Task
Every line holding "collapse" should be copied from the records below.

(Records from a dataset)

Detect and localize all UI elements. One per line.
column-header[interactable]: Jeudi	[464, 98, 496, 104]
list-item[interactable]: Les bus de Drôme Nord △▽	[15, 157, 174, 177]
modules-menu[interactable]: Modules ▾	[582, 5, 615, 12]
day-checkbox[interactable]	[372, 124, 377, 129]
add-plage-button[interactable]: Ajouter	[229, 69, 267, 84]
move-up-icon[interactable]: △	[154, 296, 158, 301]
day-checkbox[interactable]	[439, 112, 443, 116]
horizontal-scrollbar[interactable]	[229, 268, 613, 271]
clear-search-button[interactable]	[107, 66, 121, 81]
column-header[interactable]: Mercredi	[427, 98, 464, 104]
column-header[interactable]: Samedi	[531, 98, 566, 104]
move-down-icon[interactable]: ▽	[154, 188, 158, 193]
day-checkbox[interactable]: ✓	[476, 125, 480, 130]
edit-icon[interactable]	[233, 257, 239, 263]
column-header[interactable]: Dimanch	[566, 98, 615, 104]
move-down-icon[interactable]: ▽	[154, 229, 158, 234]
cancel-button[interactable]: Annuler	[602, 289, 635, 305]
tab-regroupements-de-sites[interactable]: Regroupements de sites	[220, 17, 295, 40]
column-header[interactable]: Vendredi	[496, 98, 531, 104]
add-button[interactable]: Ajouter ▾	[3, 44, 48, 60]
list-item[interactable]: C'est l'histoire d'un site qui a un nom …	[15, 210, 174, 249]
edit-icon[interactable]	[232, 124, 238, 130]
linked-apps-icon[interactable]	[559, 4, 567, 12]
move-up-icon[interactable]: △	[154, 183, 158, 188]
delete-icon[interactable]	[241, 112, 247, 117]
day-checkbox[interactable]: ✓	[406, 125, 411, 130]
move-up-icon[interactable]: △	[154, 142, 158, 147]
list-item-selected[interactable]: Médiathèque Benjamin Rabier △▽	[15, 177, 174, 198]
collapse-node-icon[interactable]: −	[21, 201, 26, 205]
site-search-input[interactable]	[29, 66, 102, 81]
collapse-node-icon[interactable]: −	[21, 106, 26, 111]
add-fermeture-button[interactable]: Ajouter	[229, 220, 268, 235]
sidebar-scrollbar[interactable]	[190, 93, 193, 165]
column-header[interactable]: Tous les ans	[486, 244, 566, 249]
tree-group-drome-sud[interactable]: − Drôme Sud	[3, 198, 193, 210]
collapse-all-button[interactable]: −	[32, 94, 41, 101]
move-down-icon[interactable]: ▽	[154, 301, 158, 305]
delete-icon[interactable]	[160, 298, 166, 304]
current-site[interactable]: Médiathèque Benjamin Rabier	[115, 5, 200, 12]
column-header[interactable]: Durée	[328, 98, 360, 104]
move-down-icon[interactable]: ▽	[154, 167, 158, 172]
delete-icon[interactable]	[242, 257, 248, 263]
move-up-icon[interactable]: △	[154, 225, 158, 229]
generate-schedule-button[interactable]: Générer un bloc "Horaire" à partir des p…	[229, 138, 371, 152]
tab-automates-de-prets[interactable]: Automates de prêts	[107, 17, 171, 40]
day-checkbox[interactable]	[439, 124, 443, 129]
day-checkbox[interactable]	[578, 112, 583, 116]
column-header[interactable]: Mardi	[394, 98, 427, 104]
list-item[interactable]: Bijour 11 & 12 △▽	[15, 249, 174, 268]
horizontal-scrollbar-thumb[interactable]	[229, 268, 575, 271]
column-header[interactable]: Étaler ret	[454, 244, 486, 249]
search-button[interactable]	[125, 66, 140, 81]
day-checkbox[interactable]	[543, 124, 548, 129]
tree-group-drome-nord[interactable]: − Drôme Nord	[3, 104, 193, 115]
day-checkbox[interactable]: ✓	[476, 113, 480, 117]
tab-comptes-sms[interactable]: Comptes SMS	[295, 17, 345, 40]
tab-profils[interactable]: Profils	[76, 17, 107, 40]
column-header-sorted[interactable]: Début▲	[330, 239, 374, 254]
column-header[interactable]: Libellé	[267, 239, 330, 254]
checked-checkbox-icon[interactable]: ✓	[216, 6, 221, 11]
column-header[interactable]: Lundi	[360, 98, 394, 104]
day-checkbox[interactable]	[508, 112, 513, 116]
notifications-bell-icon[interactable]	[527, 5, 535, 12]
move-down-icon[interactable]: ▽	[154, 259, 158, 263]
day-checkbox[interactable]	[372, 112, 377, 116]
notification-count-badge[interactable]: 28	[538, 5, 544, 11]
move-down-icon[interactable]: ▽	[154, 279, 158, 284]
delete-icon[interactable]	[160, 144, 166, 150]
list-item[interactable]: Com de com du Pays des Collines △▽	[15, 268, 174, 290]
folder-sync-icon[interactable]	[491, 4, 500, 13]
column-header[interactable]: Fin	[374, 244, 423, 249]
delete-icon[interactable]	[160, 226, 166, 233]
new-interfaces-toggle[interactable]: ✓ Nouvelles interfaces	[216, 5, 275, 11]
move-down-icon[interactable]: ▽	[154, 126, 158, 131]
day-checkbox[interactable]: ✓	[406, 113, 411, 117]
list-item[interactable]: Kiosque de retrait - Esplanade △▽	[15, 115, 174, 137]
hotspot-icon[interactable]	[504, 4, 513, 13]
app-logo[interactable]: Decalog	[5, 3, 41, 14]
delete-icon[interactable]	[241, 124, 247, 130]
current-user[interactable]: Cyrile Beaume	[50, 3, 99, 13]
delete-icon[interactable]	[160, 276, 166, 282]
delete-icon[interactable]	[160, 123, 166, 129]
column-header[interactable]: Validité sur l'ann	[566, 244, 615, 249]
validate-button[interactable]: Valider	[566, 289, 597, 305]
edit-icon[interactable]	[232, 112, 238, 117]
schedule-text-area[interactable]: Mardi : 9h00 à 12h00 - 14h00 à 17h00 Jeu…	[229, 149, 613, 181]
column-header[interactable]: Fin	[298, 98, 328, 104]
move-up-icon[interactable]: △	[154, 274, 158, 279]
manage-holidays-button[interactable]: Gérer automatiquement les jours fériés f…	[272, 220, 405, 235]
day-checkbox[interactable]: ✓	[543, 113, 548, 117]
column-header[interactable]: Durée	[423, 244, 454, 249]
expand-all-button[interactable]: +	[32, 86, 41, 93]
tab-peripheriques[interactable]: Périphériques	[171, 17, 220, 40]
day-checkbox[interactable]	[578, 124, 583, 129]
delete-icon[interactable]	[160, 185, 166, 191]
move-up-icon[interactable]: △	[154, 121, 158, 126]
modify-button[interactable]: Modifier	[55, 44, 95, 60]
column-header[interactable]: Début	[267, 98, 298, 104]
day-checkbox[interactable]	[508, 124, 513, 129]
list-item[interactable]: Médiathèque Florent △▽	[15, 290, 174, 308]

Answer area
collapse-node-icon[interactable]: −	[21, 201, 26, 205]
collapse-node-icon[interactable]: −	[21, 106, 26, 111]
collapse-all-button[interactable]: −	[32, 94, 41, 101]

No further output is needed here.